Second, we must not to lose sight of the fact that these are models, used as proxies to investigate pressing questions of human health. We have argued that it is inaccurate to call embryo models synthetic. Furthermore, it is doubly misleading to use the term embryo as a noun unmodified by any term other than synthetic. By contrast, continued insistence on the model keeps the question of intention front and center: models of what? For whom? The value of highlighting and exploring the differences between human embryo models and human embryos proper is an important step for scientific humility about the power and limits of these tools. It also emphasizes the needs that these proxies could answer: understanding and alleviating infertility, recurrent miscarriage, fostering developmental health or improving stem cell differentiation. Calling these entities synthetic embryos or muddying the waters with Frankenstein narratives might make for good headlines in an ever-shorter news cycle, but it inaccurately portrays the science as being bent on the making of replicant human beings. The purpose of embryo models is not to make human beings directly from these in vitro entities. It is to use them to explore human biology in ways that are not harmful to nascent or actual human persons.
Concerns have been voiced that these embryo models could potentially one day cross the line between human embryo models and human embryos [6]. This is reason enough to continue to insist in both word and deed that the aim is to make a good model, not to make persons.
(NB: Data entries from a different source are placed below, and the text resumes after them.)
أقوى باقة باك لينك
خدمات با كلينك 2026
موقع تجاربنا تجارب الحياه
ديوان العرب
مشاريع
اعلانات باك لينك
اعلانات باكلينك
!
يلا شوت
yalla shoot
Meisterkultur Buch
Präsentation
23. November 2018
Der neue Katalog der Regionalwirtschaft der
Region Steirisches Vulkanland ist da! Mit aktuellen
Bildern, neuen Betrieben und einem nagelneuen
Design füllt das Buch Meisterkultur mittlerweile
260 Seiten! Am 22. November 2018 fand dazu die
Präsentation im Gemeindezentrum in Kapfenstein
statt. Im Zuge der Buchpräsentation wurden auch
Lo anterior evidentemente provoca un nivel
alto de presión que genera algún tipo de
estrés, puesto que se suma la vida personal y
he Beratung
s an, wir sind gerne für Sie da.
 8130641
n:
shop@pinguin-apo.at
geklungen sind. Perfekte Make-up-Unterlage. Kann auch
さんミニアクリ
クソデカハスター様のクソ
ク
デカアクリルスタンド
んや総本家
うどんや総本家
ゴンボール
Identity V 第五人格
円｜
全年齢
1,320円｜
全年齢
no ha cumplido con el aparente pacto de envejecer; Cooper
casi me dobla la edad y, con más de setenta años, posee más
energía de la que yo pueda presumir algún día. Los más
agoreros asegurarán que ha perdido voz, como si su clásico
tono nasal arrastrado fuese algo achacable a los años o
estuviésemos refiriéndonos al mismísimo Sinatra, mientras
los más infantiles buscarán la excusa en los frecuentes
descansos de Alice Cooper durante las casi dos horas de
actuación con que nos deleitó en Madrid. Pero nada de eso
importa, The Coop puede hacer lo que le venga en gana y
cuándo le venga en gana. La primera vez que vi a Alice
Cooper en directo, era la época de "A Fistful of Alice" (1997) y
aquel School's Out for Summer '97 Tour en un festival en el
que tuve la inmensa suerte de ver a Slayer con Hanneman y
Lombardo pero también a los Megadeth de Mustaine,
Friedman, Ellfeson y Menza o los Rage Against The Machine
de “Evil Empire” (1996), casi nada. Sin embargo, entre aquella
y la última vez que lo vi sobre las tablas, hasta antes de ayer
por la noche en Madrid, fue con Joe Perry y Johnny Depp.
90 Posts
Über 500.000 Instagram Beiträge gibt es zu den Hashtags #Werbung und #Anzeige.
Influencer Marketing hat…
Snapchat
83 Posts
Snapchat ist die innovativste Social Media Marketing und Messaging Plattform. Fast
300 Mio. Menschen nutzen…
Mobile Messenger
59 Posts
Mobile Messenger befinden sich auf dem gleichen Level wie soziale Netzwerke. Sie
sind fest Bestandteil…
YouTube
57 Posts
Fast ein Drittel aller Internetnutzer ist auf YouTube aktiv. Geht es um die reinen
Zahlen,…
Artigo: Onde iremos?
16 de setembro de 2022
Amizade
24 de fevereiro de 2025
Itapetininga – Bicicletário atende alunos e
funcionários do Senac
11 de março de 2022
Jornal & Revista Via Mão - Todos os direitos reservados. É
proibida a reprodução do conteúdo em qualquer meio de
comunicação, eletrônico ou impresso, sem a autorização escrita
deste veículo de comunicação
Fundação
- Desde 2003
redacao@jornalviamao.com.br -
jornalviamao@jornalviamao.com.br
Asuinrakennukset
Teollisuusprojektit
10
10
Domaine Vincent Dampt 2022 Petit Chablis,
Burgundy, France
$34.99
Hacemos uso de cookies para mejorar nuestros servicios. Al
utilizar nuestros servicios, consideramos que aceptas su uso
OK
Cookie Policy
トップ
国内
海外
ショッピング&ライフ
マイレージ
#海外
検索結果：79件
Models must allow the accurate study of early development and implantation biology with living human materials, yet be constrained by widely agreed upon measures that limit threats to social and ethical boundaries around personhood. These boundaries will always be contested, but their open and inclusive debate within and beyond science is best served by discussion that honors the human origins and intent of the donated materials with which embryo models are made, foregrounds the need to which these models answer, and dispenses with hubris as a starting principle.
Footnotes
DECLARATIONS OF INTEREST
Amander T Clark is an elected officer of the International Society for Stem Cell Research.